つまらなすぎる毎日
「ブー、ブー、ブー」
スマホのアラームで目が覚め、目を手でこする。
「はぁ…また今日も仕事か…」
そう言いながらゆっくりとベッドから起き、服を脱ぎ、シャワーを浴びる。
午前6時50分。仕事の日は毎日この時間に起きる。
大体朝にシャワーを浴び、シャワーから出た後は朝食はとらず、冷蔵庫のスポーツドリンクのみ口にする。一人暮らしのため2リットルのペットボトルをラッパ飲みだ。
朝日がカーテンの隙間から射し込んできてるのをみてため息がでる。朝のテレビのアナウンサーも今日は快晴になることを伝えていた。
「今日もいい天気になりそうだな…」
スポーツドリンクを飲みながらそう呟いた。
こんな日はゆっくりと午前中寝ていて、午後からうだうだと行動したいと男の一人暮らしなら一度は誰もが思うものである。
今年で社会人になって2年目を迎えた。高校を卒業して大学には行かず、すぐに就職した。
頭がそこまで悪かった訳ではない。
しかし、大学に行っても夢も目標もなくだらだら過ごすのは自分のなかで許せなかった。
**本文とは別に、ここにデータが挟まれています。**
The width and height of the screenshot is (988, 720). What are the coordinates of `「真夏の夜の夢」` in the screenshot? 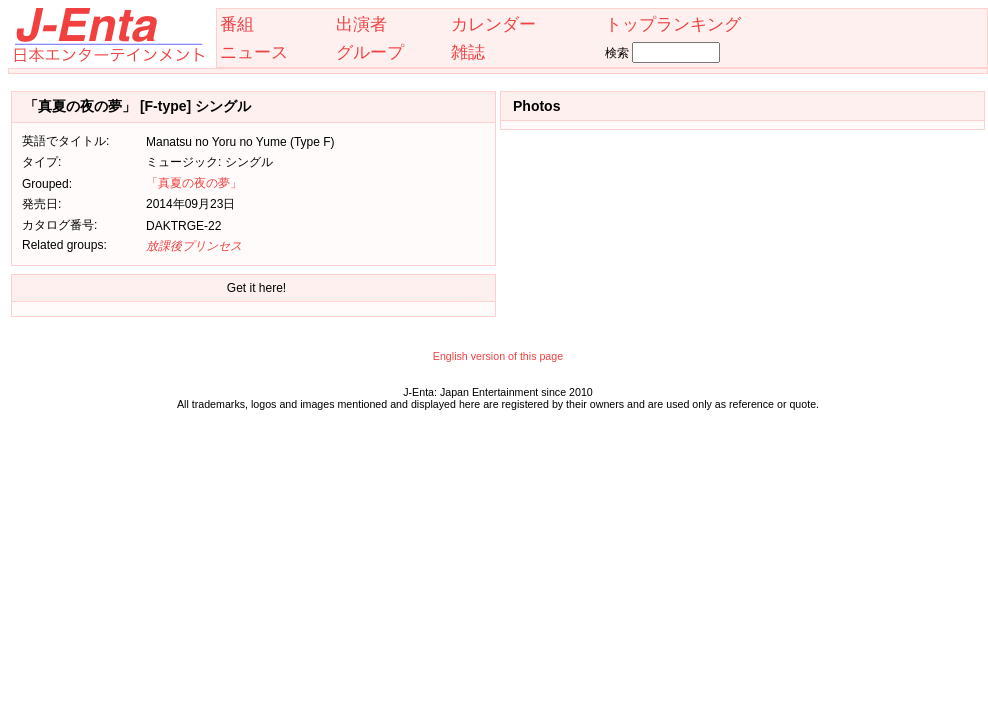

ただ、だらだら過ごして高い学費を両親に払ってもらうのも申し訳なかった。
だったら周りの友達よりも早く仕事をして社会の一員になり、お金を稼ぎたい!そう思っての就職だったのだが…
「やっぱ、行きたくねーな~笑」
社会人になって楽しかったのは最初の一ヶ月間だけだった。
地元の特産であるかまぼこを製造する工場で製造ラインのリーダーを一年目で任された。
リーダーと言っても、実際にやることはパートのおばちゃん達と一緒にラインに入って作業をしたり、トラブルが起こった時に上司に報告して次の指示をパートのおばちゃん達に伝えるくらいである。
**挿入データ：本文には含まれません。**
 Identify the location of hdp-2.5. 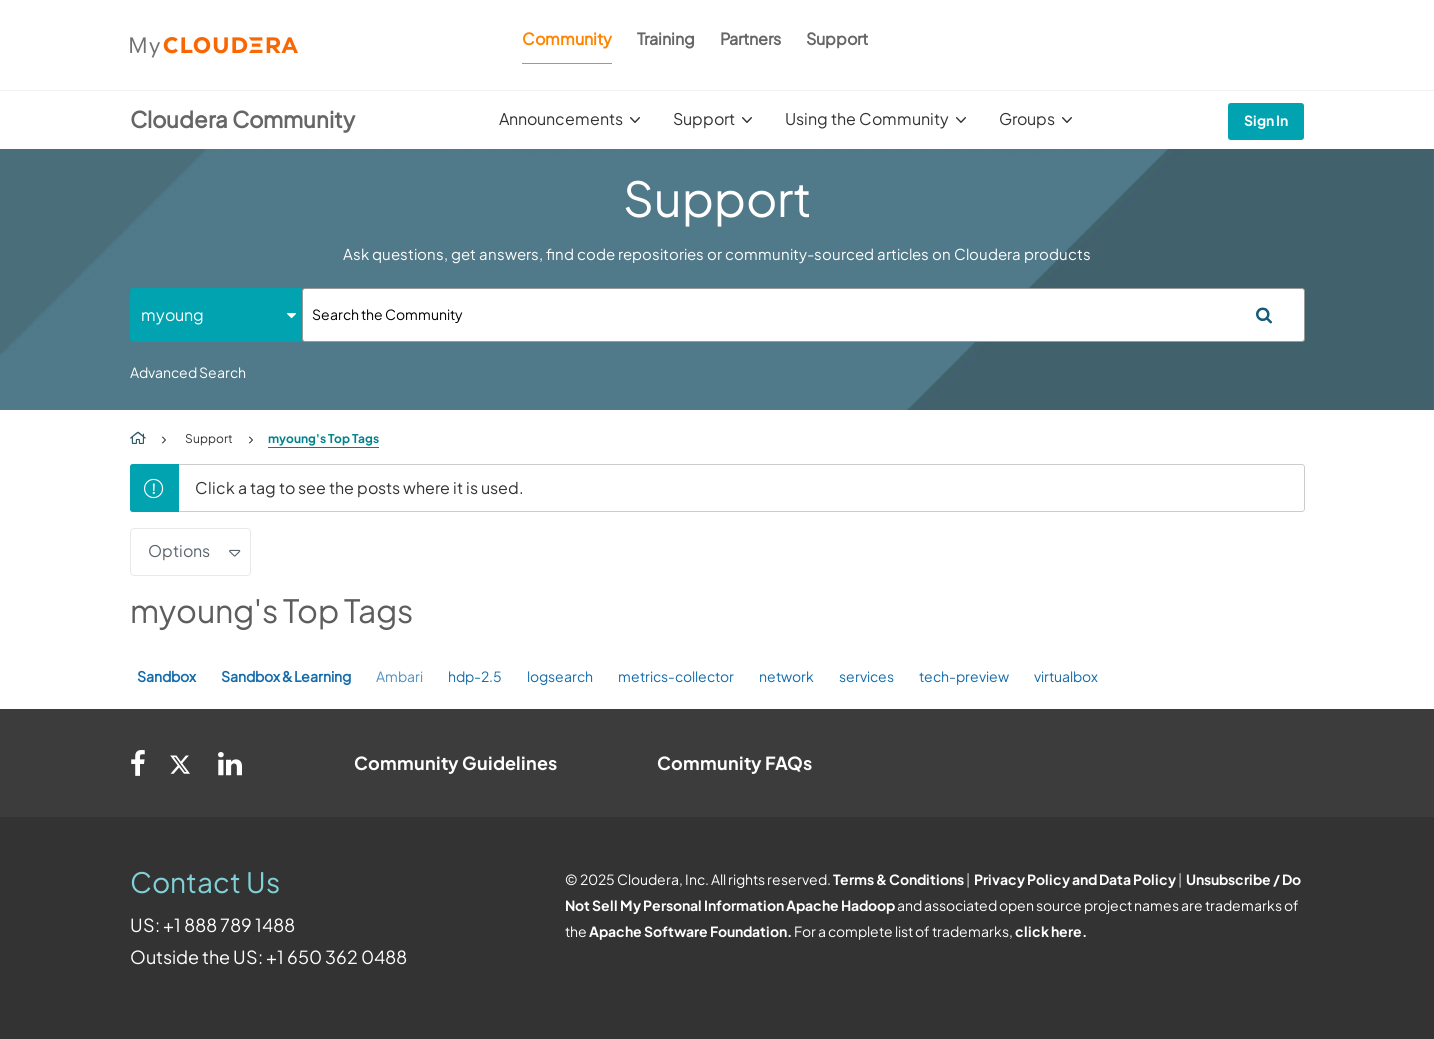 (475, 676).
なにせ俺がこの工場に10年ぶりに入った新入社員だったらしく、若い社員が少ないため、すぐにリーダーを任された。だから細かい指示は上司に聞かないとまだ分からないし、トラブルが起こった時の対応も分からない。なので主はパートのおばちゃん達と同じ仕事をするくらいである。パートのおばちゃん達の愚痴を聞き、上司の頼んでもいない仕事をする上での上での心持ちを聞く。
そんな毎日が一年間続いたら、そりゃ仕事だって嫌になる。
「あーあー、学生に戻りてーな~」
一人そう呟きながら時計を見ると、時刻は7時30分を回っていた。
「!!やべーー!急がないと!」
一人暮らしをしている家から会社まで車で20分は掛かる。8時出勤のため今の時間からすぐに家を出ないと、確実に遅刻だ!
急いでスーツに着替え、テレビのスイッチを切り、戸締まりを確認して家を出た。
その時、スマホに着信が来ていたことに気づいたが遅刻しそうだったため、無視をした。